OpenMP: Matrix Multiplication

Overview

This project provides multiple implementations of dense square matrix multiplication, in both serial and OpenMP-parallel forms. It includes classic (i, j, k) loop permutations and a blocked/tiled variant, along with comprehensive validation and benchmarking tools with automated plotting.

(i, j, k) loop permutations

Implements all six permutations of (i, j, k) for square matrices (take C = A * B):

i-j-k (classic): Row-major access for C, column-major for B
i-k-j: Better cache locality for B
j-i-k, j-k-i, k-i-j, k-j-i: Alternative loop orderings for comparison

The i-j-k and i-k-j variants are common baselines; all permutations are included for performance comparison.
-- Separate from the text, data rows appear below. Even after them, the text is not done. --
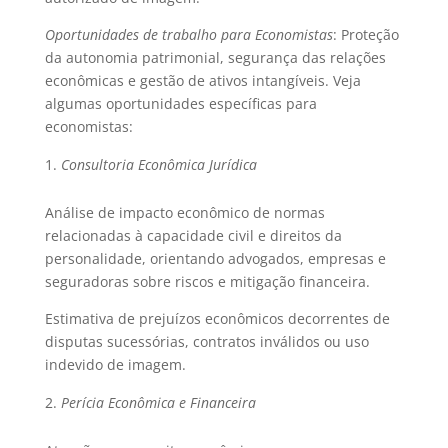
Oportunidades de trabalho para Economistas
: Proteção
da autonomia patrimonial, segurança das relações
econômicas e gestão de ativos intangíveis. Veja
algumas oportunidades específicas para
economistas:
Consultoria Econômica Jurídica
Análise de impacto econômico de normas
relacionadas à capacidade civil e direitos da
personalidade, orientando advogados, empresas e
seguradoras sobre riscos e mitigação financeira.
Estimativa de prejuízos econômicos decorrentes de
disputas sucessórias, contratos inválidos ou uso
indevido de imagem.
Perícia Econômica e Financeira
Blocked matrix multiplication

Includes a blocked (tiled) algorithm in serial and with OpenMP to improve cache locality and performance on large matrices.

Handles matrix sizes not divisible by the block size
Block size can be tuned empirically for a given machine
Edge handling for partial blocks

Dataset

Square matrices N×N (default sizes: 480, 640, 960, 1280, 1920)
Values are generated at runtime with configurable seed (default: time(NULL) for unique runs)
Random values range from -10 to 10 (configurable in src/main/parameters.h)

Validation and Benchmarking

Each version is validated by comparing against reference implementations using the benchmarking and validation utilities in src/benchmark/:

Serial validation: All serial permutations validated against serial i-j-k baseline
Parallel validation: All parallel permutations validated against parallel i-j-k baseline
Serial vs Parallel scaling: Compares serial baseline with parallel versions using 2, 4, and 8 threads for both i-j-k (classic) and i-k-j (improved) implementations
Tiled validation: Validates blocked implementations against serial i-k-j baseline (tests serial i-k-j, parallel i-k-j, serial tiled, parallel tiled, and task-based parallel tiled)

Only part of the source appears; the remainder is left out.